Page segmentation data
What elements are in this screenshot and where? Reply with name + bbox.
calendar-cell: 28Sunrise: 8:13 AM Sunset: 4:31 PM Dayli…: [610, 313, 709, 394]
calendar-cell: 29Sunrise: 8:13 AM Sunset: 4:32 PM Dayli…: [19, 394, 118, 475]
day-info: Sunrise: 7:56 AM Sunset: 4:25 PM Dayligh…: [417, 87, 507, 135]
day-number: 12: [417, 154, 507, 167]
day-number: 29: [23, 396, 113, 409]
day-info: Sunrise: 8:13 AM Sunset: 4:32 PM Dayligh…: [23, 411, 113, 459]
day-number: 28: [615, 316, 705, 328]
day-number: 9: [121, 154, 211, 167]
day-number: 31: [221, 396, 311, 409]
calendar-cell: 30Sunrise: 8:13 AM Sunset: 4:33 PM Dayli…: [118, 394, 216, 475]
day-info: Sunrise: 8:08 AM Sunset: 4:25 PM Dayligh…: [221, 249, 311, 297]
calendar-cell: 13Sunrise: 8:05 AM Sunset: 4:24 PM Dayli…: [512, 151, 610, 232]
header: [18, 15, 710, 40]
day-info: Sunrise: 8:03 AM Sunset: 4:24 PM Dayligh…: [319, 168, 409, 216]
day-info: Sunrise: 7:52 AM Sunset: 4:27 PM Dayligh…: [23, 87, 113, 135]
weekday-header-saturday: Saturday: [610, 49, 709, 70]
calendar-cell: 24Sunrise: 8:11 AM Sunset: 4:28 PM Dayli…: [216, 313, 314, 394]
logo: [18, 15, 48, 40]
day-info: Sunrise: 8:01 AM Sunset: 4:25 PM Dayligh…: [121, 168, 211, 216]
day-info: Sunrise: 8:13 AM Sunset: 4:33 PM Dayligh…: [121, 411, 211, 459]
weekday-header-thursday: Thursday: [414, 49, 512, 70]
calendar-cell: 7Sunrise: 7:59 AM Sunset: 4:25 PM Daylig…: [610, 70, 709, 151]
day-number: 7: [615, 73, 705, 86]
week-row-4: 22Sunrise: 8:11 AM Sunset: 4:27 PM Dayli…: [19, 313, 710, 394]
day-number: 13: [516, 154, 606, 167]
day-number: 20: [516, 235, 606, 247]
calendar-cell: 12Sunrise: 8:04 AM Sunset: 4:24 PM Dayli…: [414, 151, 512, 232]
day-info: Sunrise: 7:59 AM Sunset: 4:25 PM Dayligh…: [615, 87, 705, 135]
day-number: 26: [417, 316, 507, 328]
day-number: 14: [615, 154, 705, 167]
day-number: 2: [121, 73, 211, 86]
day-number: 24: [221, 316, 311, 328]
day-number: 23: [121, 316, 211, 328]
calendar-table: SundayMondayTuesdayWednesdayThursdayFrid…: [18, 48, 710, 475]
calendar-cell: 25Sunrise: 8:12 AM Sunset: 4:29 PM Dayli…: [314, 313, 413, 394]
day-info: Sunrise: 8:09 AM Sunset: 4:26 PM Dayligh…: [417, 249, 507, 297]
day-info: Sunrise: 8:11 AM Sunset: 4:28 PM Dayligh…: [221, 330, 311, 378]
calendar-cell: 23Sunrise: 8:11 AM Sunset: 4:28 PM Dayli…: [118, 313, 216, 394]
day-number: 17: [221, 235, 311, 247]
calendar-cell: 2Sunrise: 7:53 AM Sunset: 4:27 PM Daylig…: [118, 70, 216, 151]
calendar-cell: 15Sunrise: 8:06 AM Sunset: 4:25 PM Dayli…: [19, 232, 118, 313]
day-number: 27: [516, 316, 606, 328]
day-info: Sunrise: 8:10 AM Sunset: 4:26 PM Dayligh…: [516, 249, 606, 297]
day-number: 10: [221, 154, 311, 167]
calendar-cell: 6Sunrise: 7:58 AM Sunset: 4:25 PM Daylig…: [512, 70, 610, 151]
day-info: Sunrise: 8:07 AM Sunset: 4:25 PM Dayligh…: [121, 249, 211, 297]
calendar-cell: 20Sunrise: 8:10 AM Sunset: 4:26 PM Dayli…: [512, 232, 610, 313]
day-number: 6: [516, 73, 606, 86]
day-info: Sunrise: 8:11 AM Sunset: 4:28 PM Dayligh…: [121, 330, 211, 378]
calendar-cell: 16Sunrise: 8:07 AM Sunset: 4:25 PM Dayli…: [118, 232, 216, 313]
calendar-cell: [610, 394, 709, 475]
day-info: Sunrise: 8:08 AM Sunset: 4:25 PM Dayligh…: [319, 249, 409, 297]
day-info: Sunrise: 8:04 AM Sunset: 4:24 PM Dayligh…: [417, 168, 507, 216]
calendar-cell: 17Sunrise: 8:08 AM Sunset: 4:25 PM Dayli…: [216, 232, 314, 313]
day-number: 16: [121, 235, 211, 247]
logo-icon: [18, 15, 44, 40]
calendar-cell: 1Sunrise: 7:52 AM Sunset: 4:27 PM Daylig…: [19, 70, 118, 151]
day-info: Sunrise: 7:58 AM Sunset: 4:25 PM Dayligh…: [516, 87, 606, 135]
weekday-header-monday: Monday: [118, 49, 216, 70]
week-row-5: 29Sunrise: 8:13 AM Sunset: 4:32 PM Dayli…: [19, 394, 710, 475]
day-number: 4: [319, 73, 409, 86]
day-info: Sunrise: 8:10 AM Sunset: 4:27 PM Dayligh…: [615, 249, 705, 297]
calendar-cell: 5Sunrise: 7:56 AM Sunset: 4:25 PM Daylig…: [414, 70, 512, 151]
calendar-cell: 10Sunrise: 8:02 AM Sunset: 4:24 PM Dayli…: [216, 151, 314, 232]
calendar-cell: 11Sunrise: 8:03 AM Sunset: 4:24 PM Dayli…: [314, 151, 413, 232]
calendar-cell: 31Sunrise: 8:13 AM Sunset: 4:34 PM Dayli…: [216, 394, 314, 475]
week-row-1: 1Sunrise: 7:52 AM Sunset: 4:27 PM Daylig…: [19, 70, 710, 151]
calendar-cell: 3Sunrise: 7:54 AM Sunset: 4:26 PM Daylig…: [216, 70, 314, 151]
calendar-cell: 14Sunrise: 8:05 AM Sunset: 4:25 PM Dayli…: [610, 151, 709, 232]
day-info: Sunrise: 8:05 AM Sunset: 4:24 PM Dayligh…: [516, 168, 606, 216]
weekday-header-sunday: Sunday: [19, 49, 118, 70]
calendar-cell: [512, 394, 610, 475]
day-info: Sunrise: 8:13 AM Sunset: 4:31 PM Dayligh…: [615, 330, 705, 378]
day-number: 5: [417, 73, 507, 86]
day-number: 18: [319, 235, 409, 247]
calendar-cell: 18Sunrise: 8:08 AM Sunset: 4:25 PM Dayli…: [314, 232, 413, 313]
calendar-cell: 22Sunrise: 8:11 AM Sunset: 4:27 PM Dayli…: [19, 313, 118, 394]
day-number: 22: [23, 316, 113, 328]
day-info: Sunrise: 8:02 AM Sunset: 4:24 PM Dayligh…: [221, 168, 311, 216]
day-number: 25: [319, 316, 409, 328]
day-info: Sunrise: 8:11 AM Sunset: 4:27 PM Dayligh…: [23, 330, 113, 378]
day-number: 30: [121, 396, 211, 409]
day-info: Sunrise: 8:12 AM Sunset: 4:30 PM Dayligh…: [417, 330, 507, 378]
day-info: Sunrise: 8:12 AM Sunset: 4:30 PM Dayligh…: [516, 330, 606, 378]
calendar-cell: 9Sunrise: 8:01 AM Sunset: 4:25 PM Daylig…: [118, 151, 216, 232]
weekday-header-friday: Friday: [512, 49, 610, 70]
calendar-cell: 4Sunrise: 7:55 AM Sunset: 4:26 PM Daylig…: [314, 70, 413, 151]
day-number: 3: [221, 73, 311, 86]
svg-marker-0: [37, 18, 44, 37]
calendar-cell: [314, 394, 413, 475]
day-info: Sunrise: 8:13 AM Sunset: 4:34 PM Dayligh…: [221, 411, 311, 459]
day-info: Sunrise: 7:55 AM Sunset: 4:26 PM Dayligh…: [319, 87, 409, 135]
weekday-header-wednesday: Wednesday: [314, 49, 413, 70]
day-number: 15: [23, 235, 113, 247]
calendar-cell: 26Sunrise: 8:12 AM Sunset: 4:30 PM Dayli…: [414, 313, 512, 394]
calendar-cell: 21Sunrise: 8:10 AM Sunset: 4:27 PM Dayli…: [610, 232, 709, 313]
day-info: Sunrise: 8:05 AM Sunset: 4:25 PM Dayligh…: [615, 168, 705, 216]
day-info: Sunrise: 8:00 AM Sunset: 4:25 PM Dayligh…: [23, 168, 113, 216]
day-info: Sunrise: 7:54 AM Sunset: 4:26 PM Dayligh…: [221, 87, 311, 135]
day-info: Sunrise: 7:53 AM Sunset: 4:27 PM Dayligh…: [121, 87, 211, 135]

--

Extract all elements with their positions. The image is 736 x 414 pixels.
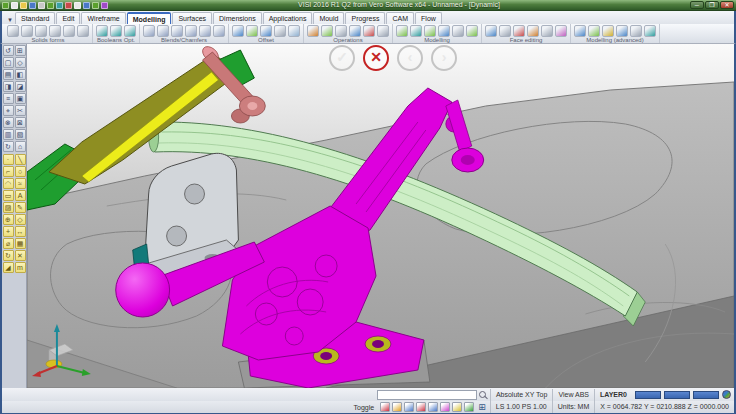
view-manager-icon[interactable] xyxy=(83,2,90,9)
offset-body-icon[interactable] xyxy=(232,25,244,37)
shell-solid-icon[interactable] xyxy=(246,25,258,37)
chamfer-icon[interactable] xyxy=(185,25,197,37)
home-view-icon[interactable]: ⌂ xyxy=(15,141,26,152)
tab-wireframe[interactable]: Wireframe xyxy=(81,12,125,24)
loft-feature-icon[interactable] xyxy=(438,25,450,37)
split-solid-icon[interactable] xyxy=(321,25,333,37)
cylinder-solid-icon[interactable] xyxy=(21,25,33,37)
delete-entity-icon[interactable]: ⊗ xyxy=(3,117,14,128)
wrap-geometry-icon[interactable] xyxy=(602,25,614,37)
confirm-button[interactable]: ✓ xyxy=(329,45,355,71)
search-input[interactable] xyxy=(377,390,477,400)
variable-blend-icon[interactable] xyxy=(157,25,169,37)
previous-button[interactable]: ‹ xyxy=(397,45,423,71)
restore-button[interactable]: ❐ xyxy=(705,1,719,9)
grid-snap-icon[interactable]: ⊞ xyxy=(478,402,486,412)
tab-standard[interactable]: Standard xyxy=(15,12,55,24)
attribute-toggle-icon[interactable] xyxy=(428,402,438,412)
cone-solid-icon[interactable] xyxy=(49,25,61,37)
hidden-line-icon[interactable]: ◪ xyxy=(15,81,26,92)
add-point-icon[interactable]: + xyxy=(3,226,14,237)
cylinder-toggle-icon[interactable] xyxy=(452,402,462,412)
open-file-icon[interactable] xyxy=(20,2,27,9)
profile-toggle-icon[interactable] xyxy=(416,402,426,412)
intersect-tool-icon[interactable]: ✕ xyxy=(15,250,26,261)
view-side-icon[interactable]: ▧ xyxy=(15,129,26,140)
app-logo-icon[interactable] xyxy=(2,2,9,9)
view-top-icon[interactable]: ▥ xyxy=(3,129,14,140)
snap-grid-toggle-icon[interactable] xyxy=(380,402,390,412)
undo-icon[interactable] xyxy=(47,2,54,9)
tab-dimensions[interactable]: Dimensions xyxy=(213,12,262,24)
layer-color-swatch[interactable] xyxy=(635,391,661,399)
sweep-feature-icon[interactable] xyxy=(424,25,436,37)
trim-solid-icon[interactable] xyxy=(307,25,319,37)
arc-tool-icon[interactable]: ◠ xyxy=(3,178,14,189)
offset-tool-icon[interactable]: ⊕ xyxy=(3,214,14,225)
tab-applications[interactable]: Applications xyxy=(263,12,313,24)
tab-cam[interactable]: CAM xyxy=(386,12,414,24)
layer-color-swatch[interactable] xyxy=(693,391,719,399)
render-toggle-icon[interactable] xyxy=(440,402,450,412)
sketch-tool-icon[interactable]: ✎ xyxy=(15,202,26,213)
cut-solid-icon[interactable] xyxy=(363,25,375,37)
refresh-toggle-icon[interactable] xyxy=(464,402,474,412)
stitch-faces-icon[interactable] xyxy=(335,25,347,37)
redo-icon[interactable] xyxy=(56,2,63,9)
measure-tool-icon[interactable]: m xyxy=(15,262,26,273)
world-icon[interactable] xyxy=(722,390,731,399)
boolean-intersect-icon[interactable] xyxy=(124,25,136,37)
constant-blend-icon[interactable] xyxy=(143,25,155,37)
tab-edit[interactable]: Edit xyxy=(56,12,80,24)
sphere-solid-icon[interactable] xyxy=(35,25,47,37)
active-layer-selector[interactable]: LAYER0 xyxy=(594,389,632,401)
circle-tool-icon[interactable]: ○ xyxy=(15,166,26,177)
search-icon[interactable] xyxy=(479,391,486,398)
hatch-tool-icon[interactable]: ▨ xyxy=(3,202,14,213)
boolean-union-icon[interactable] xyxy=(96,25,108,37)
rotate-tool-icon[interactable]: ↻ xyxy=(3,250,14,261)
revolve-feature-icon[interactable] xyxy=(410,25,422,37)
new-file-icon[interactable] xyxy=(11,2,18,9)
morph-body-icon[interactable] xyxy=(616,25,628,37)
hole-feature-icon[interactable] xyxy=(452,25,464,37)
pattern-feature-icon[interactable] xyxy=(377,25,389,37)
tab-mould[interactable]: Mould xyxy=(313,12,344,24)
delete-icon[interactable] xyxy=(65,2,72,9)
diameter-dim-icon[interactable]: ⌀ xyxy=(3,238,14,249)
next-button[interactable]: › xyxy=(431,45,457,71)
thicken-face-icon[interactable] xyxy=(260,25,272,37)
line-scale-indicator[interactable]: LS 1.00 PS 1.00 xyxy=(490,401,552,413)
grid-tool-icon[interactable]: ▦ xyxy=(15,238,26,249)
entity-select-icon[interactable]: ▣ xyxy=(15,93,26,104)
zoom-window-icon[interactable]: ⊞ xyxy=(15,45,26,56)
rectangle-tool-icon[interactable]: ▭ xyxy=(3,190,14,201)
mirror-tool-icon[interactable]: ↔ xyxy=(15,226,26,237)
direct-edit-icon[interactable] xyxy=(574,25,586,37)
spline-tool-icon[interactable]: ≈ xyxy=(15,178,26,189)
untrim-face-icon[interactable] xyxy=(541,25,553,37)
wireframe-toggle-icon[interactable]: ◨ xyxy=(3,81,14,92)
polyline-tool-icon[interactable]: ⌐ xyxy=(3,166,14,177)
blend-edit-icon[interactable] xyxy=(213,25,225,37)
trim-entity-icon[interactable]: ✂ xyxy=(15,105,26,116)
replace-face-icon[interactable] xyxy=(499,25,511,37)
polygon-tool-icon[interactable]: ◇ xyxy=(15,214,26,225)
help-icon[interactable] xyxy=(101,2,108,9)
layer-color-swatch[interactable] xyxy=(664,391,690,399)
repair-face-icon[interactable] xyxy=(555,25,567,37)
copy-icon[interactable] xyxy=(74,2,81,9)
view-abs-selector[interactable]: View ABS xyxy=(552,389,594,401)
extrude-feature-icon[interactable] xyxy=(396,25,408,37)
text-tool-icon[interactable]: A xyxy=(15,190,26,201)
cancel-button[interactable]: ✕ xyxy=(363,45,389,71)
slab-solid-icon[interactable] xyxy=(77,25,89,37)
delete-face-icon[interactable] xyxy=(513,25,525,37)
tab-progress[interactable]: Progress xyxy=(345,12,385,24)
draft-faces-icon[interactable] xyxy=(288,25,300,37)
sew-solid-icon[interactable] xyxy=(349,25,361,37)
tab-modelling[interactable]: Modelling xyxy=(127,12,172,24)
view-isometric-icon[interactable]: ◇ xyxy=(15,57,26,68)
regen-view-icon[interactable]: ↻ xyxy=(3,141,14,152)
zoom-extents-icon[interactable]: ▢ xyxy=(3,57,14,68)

- _EXERCISE PROMPT_
Which lines in the records above include the word "with"? Copy them out.

- _SOLVED EXERCISE_
What elements are in this screenshot and where? Reply with name + bbox.
Extract all elements with their positions. The image is 736 x 414 pixels.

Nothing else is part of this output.